#### TASK INSTRUCTIONS
Calculate how many lines of the data hold "Opale". The answer consists of that number only.

#### EXERCISE DATA

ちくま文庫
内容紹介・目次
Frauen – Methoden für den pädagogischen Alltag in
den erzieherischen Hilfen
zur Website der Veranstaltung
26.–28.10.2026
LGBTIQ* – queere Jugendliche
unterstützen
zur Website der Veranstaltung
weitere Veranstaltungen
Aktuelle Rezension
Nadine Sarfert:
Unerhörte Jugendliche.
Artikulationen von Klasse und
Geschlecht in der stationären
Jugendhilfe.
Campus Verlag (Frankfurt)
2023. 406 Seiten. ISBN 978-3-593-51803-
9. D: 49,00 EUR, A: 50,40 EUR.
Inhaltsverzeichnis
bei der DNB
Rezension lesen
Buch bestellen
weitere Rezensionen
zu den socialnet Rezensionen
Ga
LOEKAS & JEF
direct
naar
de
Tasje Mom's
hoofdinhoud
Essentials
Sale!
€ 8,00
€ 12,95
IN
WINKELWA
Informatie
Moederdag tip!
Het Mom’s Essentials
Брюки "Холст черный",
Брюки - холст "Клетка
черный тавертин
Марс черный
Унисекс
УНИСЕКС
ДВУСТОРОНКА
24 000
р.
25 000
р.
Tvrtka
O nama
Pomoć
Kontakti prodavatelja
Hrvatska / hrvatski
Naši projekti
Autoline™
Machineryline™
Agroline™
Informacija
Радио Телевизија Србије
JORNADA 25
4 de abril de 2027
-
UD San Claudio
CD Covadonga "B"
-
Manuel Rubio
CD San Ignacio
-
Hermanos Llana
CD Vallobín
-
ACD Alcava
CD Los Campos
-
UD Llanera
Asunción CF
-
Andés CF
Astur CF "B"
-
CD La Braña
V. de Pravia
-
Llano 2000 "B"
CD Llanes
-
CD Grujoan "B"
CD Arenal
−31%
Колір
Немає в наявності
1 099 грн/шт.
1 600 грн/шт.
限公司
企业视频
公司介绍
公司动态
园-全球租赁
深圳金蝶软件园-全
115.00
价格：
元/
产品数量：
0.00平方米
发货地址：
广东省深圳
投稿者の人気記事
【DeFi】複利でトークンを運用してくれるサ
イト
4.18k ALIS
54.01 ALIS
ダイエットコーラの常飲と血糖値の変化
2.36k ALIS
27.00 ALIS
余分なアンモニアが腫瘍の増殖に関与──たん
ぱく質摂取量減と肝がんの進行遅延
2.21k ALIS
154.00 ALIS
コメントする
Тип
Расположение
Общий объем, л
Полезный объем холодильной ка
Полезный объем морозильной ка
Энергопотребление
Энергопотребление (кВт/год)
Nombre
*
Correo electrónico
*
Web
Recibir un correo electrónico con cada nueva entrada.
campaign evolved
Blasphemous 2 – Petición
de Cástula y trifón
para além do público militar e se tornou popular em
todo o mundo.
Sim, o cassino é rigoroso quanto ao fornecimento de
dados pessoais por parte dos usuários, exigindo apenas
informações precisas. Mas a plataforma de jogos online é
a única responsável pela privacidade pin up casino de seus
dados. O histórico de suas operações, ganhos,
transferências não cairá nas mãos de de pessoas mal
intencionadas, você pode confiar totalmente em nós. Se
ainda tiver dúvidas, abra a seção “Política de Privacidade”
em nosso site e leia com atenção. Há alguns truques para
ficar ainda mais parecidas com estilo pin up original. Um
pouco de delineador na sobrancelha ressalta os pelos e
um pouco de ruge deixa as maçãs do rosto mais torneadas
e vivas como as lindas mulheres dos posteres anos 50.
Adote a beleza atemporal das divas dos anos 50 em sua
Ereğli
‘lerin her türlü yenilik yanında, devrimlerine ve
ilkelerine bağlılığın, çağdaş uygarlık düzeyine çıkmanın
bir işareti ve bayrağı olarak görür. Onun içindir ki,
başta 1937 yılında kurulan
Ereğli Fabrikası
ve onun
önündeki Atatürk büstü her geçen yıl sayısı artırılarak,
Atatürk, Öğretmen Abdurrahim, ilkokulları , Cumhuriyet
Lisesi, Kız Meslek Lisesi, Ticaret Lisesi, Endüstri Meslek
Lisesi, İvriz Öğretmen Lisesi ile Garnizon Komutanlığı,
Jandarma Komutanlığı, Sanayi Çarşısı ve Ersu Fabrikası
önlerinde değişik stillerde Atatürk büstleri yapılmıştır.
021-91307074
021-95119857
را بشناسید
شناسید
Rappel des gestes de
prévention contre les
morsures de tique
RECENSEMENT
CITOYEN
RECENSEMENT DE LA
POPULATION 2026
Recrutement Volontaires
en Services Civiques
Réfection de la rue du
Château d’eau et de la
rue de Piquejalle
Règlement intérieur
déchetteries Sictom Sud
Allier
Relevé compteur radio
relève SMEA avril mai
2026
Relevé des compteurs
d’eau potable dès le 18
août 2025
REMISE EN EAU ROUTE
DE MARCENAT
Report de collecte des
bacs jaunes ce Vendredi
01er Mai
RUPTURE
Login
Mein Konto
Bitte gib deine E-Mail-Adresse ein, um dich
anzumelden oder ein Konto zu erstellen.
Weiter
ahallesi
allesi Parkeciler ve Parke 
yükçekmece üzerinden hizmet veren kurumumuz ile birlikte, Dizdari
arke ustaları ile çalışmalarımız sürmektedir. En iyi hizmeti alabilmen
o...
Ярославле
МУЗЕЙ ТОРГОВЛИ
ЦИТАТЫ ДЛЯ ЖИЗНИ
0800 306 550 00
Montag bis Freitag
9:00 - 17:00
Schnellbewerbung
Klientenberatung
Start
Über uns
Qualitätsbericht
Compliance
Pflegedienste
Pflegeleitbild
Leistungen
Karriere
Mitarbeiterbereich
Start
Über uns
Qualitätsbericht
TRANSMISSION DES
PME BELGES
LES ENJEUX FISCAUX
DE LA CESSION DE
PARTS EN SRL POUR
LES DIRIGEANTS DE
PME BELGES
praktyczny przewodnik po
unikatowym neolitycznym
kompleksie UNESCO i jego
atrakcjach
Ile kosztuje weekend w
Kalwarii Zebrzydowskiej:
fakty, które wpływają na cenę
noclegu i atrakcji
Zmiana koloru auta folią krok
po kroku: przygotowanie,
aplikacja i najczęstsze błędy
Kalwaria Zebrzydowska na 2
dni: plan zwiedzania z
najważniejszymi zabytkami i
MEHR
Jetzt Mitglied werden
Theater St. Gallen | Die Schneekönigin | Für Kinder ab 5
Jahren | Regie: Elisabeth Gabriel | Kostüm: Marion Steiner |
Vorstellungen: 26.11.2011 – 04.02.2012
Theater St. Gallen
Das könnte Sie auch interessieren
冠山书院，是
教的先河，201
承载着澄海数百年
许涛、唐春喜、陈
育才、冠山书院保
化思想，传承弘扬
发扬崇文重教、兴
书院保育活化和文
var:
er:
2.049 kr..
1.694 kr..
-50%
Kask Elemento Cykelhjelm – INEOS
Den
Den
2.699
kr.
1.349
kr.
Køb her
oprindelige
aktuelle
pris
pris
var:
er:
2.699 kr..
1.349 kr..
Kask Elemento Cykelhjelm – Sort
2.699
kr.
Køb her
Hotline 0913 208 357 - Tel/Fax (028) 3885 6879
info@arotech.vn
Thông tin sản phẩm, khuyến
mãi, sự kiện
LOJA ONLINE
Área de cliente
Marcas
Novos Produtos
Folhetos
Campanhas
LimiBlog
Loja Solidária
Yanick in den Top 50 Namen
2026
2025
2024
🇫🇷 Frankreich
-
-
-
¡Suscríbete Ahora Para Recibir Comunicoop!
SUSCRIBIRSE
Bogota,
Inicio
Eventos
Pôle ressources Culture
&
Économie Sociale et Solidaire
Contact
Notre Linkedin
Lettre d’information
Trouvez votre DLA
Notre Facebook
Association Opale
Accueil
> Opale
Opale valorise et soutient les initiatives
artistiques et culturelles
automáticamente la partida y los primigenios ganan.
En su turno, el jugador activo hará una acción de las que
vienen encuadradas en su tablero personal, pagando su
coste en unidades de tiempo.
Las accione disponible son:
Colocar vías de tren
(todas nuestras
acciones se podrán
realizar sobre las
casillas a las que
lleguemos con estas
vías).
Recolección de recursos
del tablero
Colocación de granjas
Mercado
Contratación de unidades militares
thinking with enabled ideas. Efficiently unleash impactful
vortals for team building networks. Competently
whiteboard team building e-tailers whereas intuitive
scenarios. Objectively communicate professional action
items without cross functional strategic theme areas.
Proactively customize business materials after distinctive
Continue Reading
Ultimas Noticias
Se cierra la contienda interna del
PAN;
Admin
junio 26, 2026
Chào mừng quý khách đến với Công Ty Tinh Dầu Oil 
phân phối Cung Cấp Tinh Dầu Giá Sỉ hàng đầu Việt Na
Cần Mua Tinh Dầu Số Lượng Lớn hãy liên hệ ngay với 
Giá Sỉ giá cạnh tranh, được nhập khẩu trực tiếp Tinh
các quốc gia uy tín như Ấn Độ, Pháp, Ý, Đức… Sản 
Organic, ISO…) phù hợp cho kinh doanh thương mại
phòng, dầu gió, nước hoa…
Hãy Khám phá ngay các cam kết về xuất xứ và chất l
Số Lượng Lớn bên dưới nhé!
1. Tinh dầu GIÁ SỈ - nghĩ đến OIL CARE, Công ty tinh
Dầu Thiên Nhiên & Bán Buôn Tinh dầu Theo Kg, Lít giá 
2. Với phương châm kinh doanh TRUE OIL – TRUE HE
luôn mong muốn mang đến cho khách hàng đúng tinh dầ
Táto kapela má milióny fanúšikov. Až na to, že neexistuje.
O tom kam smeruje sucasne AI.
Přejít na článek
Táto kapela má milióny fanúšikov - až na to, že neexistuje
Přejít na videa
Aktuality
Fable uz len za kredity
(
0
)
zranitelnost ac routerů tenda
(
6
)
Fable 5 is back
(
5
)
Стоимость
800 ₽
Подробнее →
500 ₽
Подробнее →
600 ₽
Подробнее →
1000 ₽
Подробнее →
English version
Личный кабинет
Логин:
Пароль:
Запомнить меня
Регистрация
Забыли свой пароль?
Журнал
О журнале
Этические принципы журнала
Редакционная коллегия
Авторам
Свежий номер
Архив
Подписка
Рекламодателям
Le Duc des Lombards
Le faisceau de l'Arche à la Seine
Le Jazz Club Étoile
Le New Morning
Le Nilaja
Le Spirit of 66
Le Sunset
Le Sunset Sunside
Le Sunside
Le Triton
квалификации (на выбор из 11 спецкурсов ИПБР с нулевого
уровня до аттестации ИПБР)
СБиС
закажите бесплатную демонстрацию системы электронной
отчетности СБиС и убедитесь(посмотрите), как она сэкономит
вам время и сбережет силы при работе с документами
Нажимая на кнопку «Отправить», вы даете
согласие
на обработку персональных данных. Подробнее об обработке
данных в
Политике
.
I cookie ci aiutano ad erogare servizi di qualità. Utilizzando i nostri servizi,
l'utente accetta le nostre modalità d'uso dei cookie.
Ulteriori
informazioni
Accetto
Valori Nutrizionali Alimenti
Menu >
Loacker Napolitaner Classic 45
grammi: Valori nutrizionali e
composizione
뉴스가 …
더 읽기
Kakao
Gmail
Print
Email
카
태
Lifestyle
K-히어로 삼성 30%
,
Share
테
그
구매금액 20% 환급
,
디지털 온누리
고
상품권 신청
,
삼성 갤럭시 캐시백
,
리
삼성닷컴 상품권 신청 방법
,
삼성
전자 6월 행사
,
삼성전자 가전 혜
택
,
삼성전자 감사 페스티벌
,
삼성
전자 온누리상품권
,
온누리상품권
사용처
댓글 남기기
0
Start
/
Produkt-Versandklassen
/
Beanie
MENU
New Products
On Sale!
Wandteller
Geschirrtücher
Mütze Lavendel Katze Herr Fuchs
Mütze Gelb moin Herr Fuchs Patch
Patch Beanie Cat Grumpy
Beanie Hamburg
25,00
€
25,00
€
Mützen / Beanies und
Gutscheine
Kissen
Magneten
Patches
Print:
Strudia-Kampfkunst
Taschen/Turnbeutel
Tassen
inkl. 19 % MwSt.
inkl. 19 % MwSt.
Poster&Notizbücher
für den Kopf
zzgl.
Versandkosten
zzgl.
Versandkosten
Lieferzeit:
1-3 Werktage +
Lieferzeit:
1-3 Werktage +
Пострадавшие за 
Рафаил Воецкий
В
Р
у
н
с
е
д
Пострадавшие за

#### RESPONSE
3